[ASSIGNMENT]: Give an exact transcription limited to the lines from the one with "Mark **esophagus**." through the end of the entries, including both; no pictures belong in it.

[SUPPLIED MATERIAL]:
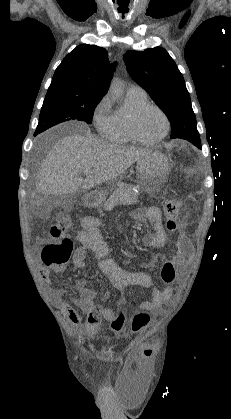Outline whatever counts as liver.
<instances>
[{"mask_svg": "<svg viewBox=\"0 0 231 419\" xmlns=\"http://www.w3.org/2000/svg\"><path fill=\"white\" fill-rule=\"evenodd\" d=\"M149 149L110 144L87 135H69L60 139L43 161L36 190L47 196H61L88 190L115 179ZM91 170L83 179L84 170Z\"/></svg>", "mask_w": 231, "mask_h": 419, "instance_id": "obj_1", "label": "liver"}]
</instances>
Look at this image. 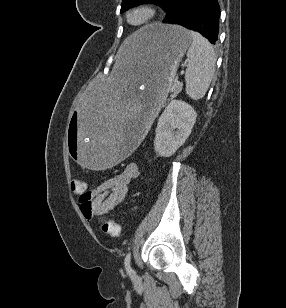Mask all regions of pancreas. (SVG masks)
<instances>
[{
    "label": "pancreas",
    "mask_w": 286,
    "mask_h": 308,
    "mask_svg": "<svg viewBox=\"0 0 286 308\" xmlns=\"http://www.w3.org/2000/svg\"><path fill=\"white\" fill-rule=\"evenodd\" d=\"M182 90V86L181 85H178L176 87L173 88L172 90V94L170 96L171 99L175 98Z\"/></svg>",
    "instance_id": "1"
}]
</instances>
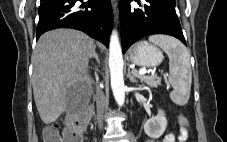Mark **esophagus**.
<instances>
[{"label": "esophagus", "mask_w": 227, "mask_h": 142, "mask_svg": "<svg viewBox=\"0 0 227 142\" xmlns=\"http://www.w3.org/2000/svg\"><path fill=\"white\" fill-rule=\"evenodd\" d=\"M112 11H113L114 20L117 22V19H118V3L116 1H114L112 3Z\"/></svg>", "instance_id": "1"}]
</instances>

[RESULT OF THIS TASK]:
Mark **esophagus**.
<instances>
[{"label": "esophagus", "mask_w": 227, "mask_h": 142, "mask_svg": "<svg viewBox=\"0 0 227 142\" xmlns=\"http://www.w3.org/2000/svg\"><path fill=\"white\" fill-rule=\"evenodd\" d=\"M112 11H113L114 20L117 22V19H118V3L116 1H114L112 3Z\"/></svg>", "instance_id": "1"}]
</instances>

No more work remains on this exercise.